Traumatic brain injury (TBI) is usually caused by car accident, fall, contact movement or attack. In the US alone, the annual incidence rate of TBI is as high as 3 million 500 thousand. Currently, 5 million people have TBI related disability, which costs about 80 billion US dollars annually.
At present, the treatment of TBI mainly focuses on stabilizing the patients condition and alleviating symptoms, and there is no specific drug for the pathophysiological process of driving neurodegeneration after brain injury. TBI also significantly increased the risk of Alzheimers disease (AD). This suggests that there may be a common pathological mechanism between the two, and the emerging evidence points to S-nitrosylation and acetylation.

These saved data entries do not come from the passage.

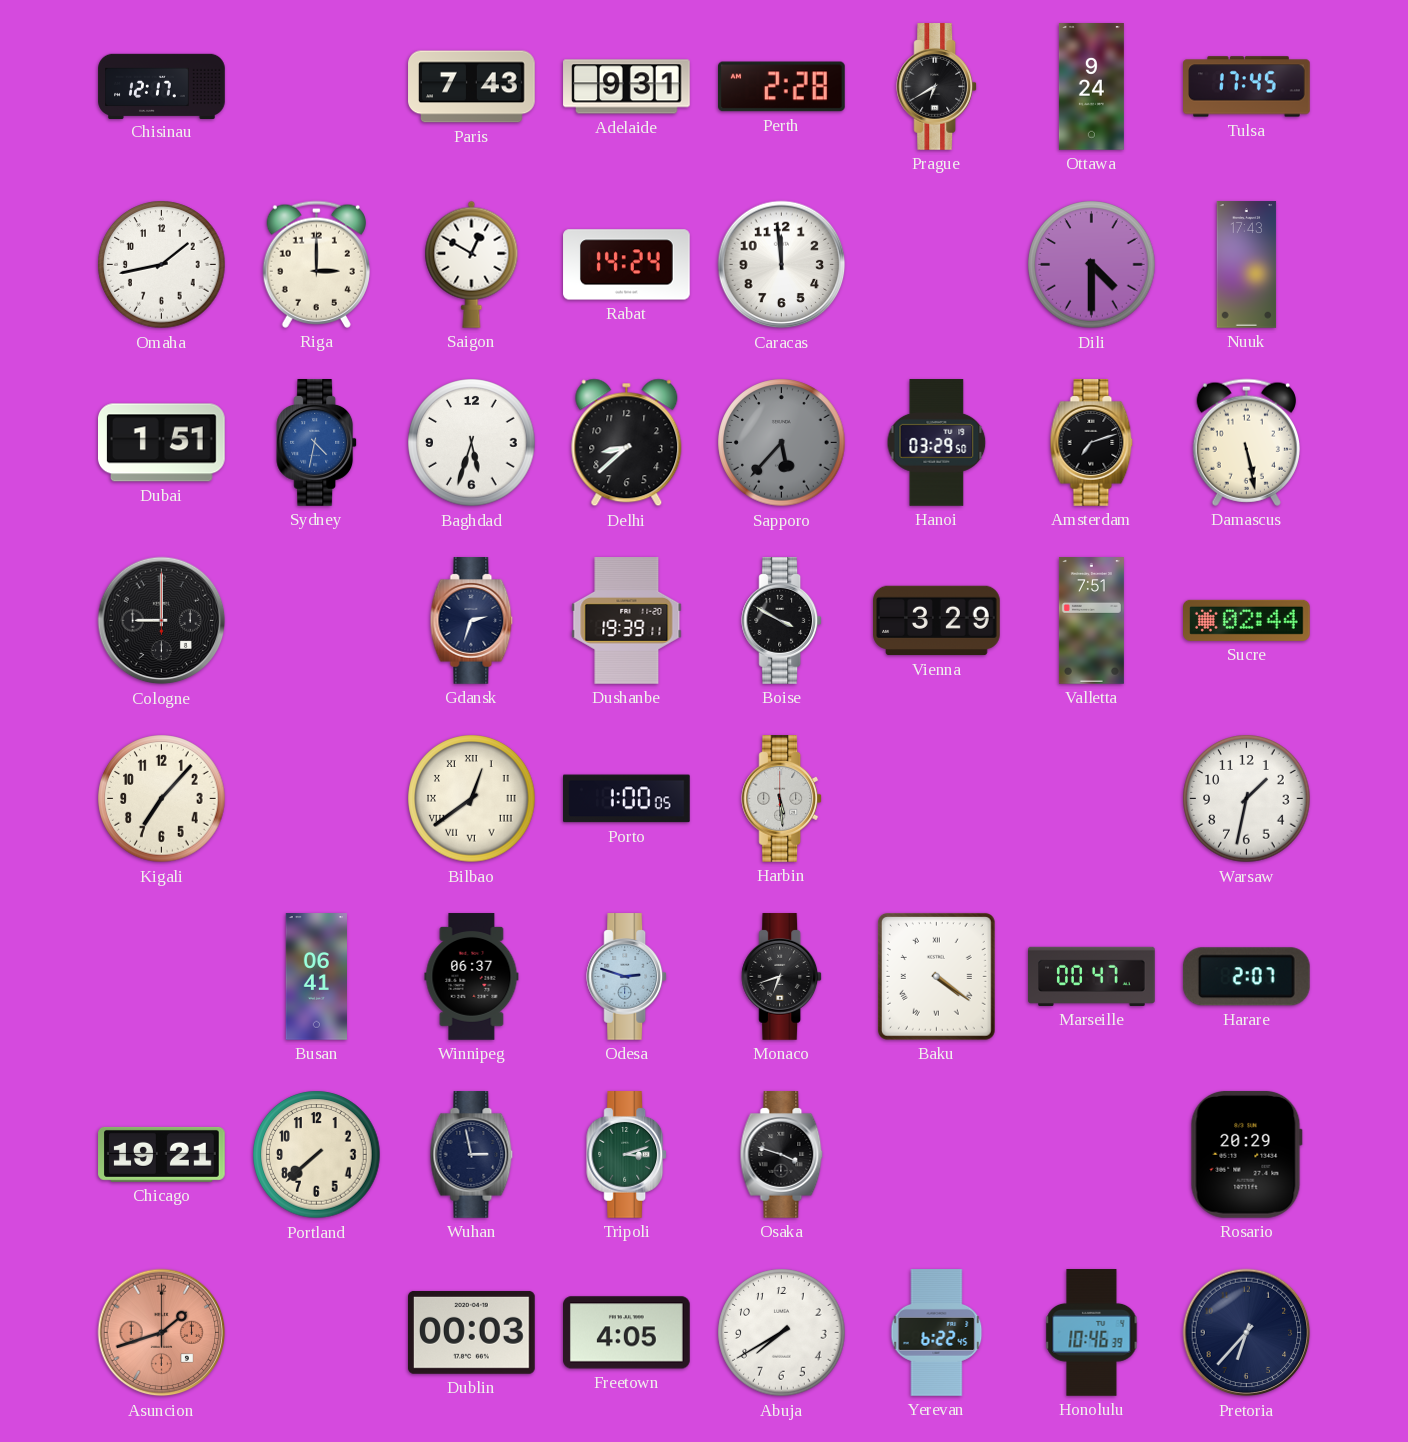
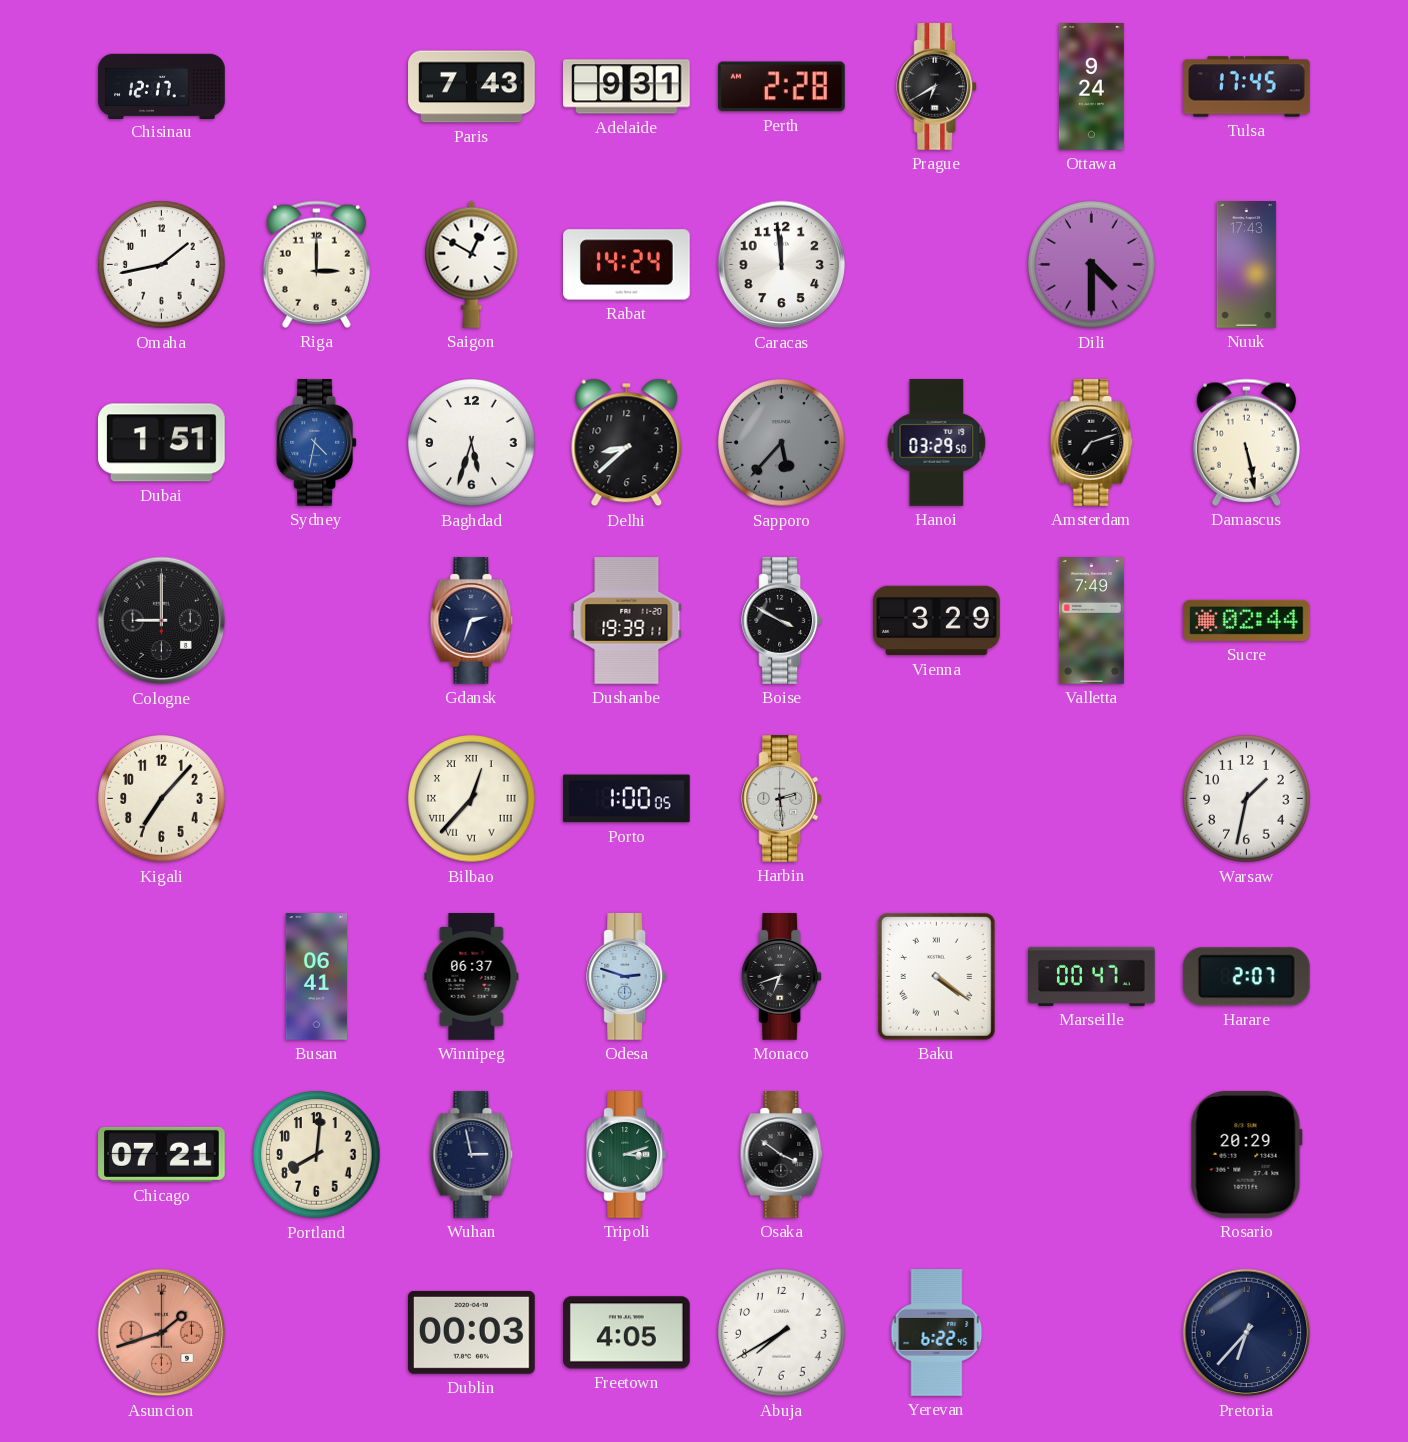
Valletta: 7:51 -> 7:49
Bilbao: 12:39 -> 12:37
Harbin: 5:29 -> 2:29
Chicago: 19:21 -> 07:21
Portland: 7:38 -> 8:01
Osaka: 3:48 -> 3:51
Honolulu: 10:46 -> none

In fact, a recent small autopsy study reported increased acetylation of tau at lysine (k) 280 in the brains of three patients with AD and three patients with chronic traumatic encephalopathy. In a separate study, the same increase in tau acetylation at K280 was recorded in 10 AD patients, 5 patients with cortical basal degeneration, and 5 patients with progressive supranuclear palsy. In addition, in more than ten patients with severe AD, researchers found tau acetylation at k274 and k281.
However, these studies did not establish the driving force or pathological significance of the results. Given the interrelationship between TBI and ad, researchers are trying to determine whether the increase of tau acetylation is a causal pathophysiological factor in TBI, from which it is a potential convergence point. If so, can this provide an experimental platform to understand the pathophysiology related to tau acetylation in the brain.

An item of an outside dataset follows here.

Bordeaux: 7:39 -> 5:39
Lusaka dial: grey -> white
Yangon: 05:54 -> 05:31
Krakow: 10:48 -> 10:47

Recently, researchers reported in cell magazine that TBI can induce tau acetylation (AC tau), which also exists in human brains with AD. This is mediated by S-nitrosylated GAPDH, which can inactivate sirtun1 deacetylase and activate p300/cbp acetyltransferase simultaneously, and increase tau acetylation in neurons. The dislocation of tau protein leads to neurodegeneration and neurobehavioral disorder, as well as the accumulation of acetylated tau in blood.
Blocking S-nitrosylation of GAPDH, inhibiting p300 / CBP, or activating sirtuin1 can reduce the neurodegeneration, neurobehavioral disorder, and the accumulation of acetylated tau in blood and brain of TBI mice.
In AD patients with a history of TBI, the increase of acetylated tau protein in the brain will be further enhanced. Patients receiving p300 / CBP inhibitors salsalate or diflunisal show a lower incidence of AD and clinical diagnosis of TBI.
Therefore, tau protein acetylation is a therapeutic target and potential blood biomarker of TBI, which may represent the pathological fusion between TBI and AD.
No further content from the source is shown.